Hmm. I've always heard that full animation was used on these films and no mocap at all. If they've been using it, I'm not sure why they've been so costly and taken so long between films. I mean, Bay's continent-hopping doesn't help matters, but still.
As for expressing themselves, that's just Bay's ignorance and completely untrue on a scientific level. Caesar, Smaug, Gollum, and Thanos are proof of that.
Then again, Bay thinks grimy T&A and stupid humor is what makes a Transformer film, so we can't really go by him, anyway.
I wonder if there's a requirement that ILM has to animate a certain percentage so as to make it authentic or something of that sort. I'm just making a guess, there, I'm not actually saying that's what's going on. Perhaps they enjoy it. Nothing wrong with that. As for facial rigging and not having human elements to their faces, etc, that's already disproven by Smaug. His face and skull structure is that of a dragon and they still used all of Cumberbatch's performance and acting (it's fully him, much like Serkis) when you see Smaug on the screen. If they can do that with an elongated dragon with scales out the wazoo, they can do it with a humanoid robot with facial features. And they've done fight scenes in mocap. Transformations are the only part they'd have to animate.
Oh, I have no problem with mo-cap as I've stated and I don't really agree with Bay on his stance either. His rhetoric was also based on the Avatar and a few other movies too where James Cameron, I believe, expressed the difficulty of producing those type of mo-cap films. I'm also curious about animation costs, I believe they were given in the Guinness book of world records when the first movie was acknowledged for its extensive CGI at the time although I haven't seen any of those numbers so for now I'll just say their costs while significant to the budget probably aren't as much as the last films, mostly because it's a smaller film.
I disagree to an extent with the facial rigging, while it is impressive that LOTR managed to facial rig those models convincingly they're more easier to do than robotic faces. If you were talking about the iRobot faces then yeah, I'd 100% agree but the Transformers faces are made mostly of intricate parts or at times are very simple, where facial rigging is just unnecessary, take for example Prime and Bee with their moving mouth plates. For the intricate ones take Shatter's face for example and look at the way her face articulates expression whenever she talks, there's a lot of pieces moving about and I think it's harder to rig that vs what LOTR had to deal with, Gollum was humanoid, Caesar was an ape which shares similar structure to humans and for Smaug they stated they pushed the facial animation to the front of the head to make it easier to mimmick a human face.
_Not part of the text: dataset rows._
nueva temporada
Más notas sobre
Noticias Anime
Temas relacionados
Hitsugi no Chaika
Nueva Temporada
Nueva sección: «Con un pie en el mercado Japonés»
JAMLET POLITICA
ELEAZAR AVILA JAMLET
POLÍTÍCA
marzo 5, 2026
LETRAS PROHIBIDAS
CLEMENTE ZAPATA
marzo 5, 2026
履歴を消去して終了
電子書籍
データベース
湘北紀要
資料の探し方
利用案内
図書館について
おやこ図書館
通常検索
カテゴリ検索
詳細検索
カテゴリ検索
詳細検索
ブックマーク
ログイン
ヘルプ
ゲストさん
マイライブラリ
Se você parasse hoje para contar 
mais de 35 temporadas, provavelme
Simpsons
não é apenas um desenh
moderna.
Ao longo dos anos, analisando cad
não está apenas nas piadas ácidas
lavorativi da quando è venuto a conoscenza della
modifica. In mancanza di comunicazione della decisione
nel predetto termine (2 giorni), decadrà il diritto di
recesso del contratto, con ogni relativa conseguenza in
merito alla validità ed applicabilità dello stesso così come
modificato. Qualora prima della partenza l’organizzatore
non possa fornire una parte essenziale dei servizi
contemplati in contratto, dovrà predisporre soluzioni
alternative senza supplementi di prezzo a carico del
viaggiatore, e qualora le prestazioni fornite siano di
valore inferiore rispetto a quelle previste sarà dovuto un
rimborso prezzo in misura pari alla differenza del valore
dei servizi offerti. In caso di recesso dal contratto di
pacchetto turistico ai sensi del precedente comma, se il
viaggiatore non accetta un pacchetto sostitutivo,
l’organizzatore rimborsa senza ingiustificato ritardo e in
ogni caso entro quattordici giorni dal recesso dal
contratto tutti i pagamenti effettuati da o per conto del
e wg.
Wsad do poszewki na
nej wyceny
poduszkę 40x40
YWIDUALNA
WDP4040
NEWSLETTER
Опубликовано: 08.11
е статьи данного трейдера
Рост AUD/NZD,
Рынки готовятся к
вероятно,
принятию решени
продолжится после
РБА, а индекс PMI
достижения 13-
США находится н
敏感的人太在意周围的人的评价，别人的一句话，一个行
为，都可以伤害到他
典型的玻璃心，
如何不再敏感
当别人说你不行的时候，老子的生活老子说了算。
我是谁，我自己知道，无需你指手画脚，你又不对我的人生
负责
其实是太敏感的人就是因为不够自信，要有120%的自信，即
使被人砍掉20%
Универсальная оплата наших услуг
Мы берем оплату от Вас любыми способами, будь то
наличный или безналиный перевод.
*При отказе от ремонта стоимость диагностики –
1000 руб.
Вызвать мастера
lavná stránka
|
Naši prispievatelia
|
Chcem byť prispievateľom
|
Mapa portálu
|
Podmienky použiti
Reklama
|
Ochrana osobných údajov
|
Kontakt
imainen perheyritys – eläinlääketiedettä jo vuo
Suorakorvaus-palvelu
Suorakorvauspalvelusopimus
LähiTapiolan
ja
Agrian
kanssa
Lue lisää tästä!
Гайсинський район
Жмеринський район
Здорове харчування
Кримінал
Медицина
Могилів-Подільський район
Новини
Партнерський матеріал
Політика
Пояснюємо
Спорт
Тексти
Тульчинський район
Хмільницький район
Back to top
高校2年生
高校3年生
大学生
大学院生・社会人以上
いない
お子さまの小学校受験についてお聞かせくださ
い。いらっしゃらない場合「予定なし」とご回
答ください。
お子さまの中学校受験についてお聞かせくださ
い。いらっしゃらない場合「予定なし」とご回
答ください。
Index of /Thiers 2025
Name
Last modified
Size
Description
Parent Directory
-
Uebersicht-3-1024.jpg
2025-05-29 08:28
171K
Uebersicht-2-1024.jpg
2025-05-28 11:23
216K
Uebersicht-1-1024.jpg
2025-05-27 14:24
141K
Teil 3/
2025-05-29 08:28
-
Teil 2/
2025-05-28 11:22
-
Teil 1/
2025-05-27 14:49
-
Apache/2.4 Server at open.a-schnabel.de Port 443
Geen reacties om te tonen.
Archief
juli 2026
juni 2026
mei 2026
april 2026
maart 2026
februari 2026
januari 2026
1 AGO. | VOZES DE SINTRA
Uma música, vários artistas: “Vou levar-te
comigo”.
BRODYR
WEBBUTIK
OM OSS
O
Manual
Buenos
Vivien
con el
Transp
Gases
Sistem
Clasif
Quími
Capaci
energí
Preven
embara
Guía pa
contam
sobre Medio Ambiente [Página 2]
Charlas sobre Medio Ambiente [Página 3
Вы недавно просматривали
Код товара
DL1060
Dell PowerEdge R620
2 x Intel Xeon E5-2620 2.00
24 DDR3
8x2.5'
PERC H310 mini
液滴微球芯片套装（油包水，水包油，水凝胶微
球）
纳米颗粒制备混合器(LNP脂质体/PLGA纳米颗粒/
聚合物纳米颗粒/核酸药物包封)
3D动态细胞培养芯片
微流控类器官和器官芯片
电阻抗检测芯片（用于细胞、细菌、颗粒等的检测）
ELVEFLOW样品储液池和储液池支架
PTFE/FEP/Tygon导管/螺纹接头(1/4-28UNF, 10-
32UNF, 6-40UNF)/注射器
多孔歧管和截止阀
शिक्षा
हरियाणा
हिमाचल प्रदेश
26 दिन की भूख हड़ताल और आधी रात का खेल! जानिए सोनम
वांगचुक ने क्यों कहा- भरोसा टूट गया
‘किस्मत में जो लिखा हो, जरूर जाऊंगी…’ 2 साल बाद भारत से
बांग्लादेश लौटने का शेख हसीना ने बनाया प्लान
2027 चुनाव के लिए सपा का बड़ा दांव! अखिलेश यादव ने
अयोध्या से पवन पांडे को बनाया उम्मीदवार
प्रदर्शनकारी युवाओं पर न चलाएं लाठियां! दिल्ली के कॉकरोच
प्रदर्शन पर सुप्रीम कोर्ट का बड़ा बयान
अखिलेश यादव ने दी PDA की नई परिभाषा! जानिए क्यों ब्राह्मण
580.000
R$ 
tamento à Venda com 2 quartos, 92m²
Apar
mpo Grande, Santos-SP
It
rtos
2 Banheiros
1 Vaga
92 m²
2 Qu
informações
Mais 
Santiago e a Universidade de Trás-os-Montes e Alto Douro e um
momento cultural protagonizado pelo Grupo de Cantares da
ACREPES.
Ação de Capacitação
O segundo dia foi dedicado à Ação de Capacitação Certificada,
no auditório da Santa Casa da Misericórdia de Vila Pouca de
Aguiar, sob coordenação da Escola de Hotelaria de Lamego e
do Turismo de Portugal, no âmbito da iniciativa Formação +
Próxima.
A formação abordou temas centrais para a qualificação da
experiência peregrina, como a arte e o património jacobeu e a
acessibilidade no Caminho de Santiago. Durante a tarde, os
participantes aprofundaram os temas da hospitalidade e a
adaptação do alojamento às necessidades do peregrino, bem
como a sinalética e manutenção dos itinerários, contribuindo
I'm not saying it's impossible for Transformers to have facial rigs but at this point they've already made their expressions convincing through standard animation, Shatter's face was so expressive and amazing which is why I like the character so much - with Decepticons usually having no personalities and all in previous movies. It just becomes impractical to rig many different parts of a model to imitate what they've already done well. As for fights that's great, I think it's best that they mo-cap them then enhance them as it serves as a base to make their movements natural then emphasized to greater effect.